---------- Provided data

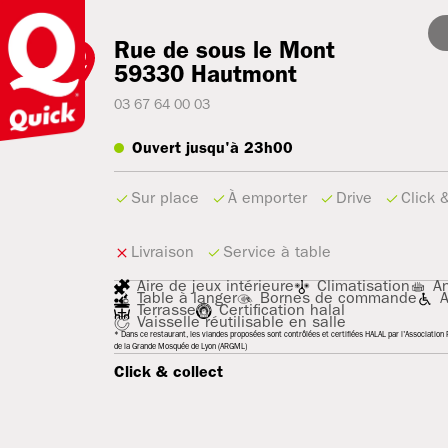
Rue de sous le Mont
59330
Hautmont
03 67 64 00 03
Ouvert jusqu'à 23h00
Sur place
À emporter
Drive
Click 
Livraison
Service à table
Aire de jeux intérieure
Climatisation
An
Table à langer
Bornes de commande
Terrasse
Certification halal
Vaisselle réutilisable en salle
* Dans ce restaurant, les viandes proposées sont contrôlées et certifiées HALAL par l'Association R
de la Grande Mosquée de Lyon (ARGML)
Click & collect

--------------------

**Exercise details**:
Would you copy all the material exactly, dropping the pictures?

**Expected answer**:
Rue de sous le Mont
59330
Hautmont
03 67 64 00 03
Ouvert jusqu'à 23h00
Sur place
À emporter
Drive
Click 
Livraison
Service à table
Aire de jeux intérieure
Climatisation
An
Table à langer
Bornes de commande
Terrasse
Certification halal
Vaisselle réutilisable en salle
* Dans ce restaurant, les viandes proposées sont contrôlées et certifiées HALAL par l'Association R
de la Grande Mosquée de Lyon (ARGML)
Click & collect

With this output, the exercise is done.